Targeting Inflammation After Myocardial Infarction—Another Piece of the Puzzle

Bromage, Daniel I. MD, PhD*,†; Pareek, Nilesh MD, PhD*,†; Cannata, Antonio MD*,†; Ameri, Pietro MD, PhD,‡,§

Author Information
Journal of Cardiovascular Pharmacology: June 2022 - Volume 79 - Issue 6 - p 769-771
doi: 10.1097/FJC.0000000000001261

Coronary artery disease (CAD) is one of the major causes of morbidity and mortality in the western world. Despite major improvements in treatment in the acute phase, myocardial infarction (MI), especially ST-elevation MI (STEMI), remains a major cause of heart failure (HF) and death.1 Along with prompt revascularization and antithrombotic drugs, statin therapy and pharmacological inhibition of the sympathetic nervous and renin–angiotensin–aldosterone systems are known to improve outcomes after MI. Nonetheless, patients who suffer from MI are at high risk of future atherosclerotic and HF-related events.

The recent Prospective ARNI versus ACE Inhibitor Trial to Determine Superiority in Reducing Heart Failure Events after Myocardial Infarction (PARADISE-MI) tested the hypothesis that further neurohormonal modulation by blockade of neprilysin with sacubitril/valsartan would reduce the rate of cardiovascular (CV) death or incident HF in patients with MI, reduced LV ejection fraction, pulmonary congestion, or both and additional high-risk features.2 Unfortunately, sacubitril/valsartan was not superior to long-established therapy—the angiotensin-converting enzyme inhibitor (ACEi), ramipril.
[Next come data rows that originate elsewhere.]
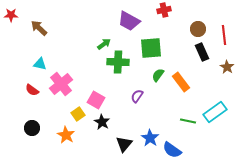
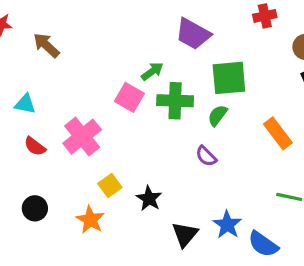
red cross: (164, 10) -> (265, 16), moved
cyan triangle: (40, 64) -> (25, 104), moved
green semicircle: (158, 75) -> (217, 115), moved
purple semicircle: (137, 96) -> (206, 156), turned -80
pink square: (96, 100) -> (129, 97), moved

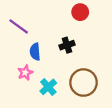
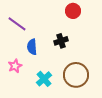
pink star: (25, 73) -> (15, 66), moved

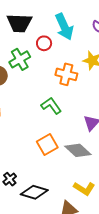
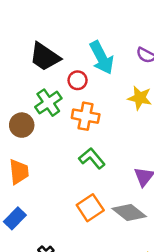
black trapezoid: (19, 23) -> (45, 57), turned 36
orange cross: (66, 74) -> (86, 116), moved

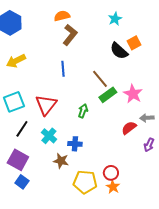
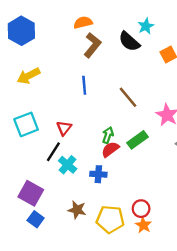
black semicircle: (119, 51) -> (129, 41), moved
green rectangle: (108, 95) -> (137, 140), moved
red triangle: (46, 105) -> (64, 128), size x0.6
red semicircle: (129, 128) -> (110, 149), moved
black line: (22, 129) -> (53, 152), moved
brown star: (61, 161) -> (77, 210), moved

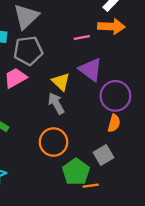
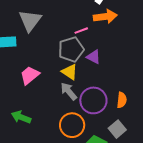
gray pentagon: (28, 51) -> (71, 49), moved
purple triangle: (91, 69) -> (94, 57), size x0.7
purple circle: (115, 96) -> (93, 100), moved

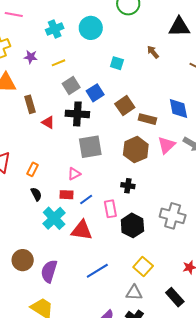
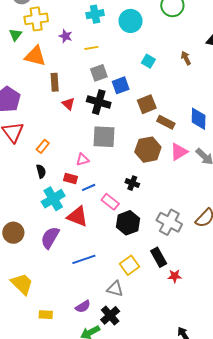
pink rectangle: (110, 209) -> (110, 202), turned -54
purple semicircle: (49, 271) -> (50, 238), moved
black rectangle: (175, 297) -> (159, 257), moved

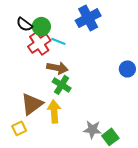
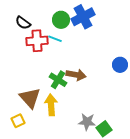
green circle: (41, 27) -> (61, 20), moved
red cross: (39, 44) -> (37, 41), turned 30
brown arrow: (57, 68) -> (76, 75), moved
brown triangle: (32, 104) -> (30, 98), turned -35

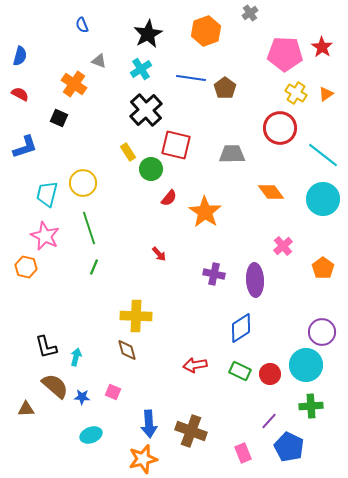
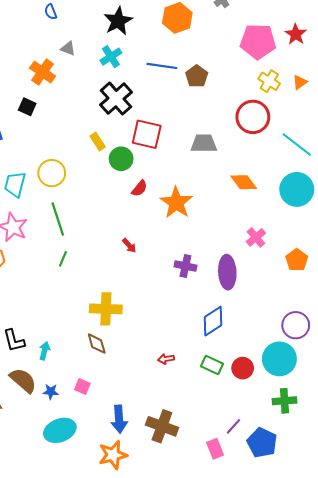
red arrow: (195, 365) -> (166, 359), size x0.7
purple line: (269, 421) -> (233, 426), moved
cyan ellipse: (91, 435) -> (60, 430), size x1.4

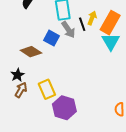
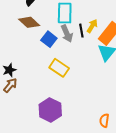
brown diamond: (31, 52) -> (29, 22), moved
yellow rectangle: (47, 89) -> (59, 68), moved, turned -42

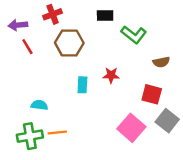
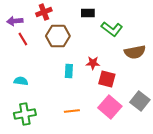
brown semicircle: (161, 62) -> (135, 52), size x1.5
red square: (152, 94) -> (107, 79), moved
cyan semicircle: (39, 105) -> (21, 81), moved
orange line: (57, 133) -> (72, 111), moved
Noteworthy, most patients were already on medical therapy at randomization, ie, 85% on beta-blockers, 78% on ACEi or an angiotensin receptor antagonist, and 40% on mineralocorticoid receptor antagonist. Despite this background therapy, CV death or HF occurred in 11.9% of the participants assigned to sacubitril/valsartan and 13.2% of those allocated to ramipril. The results of the PARADISE-MI shed light on the important unmet need of identifying new strategies to tackle the residual risk of mortality and HF after MI.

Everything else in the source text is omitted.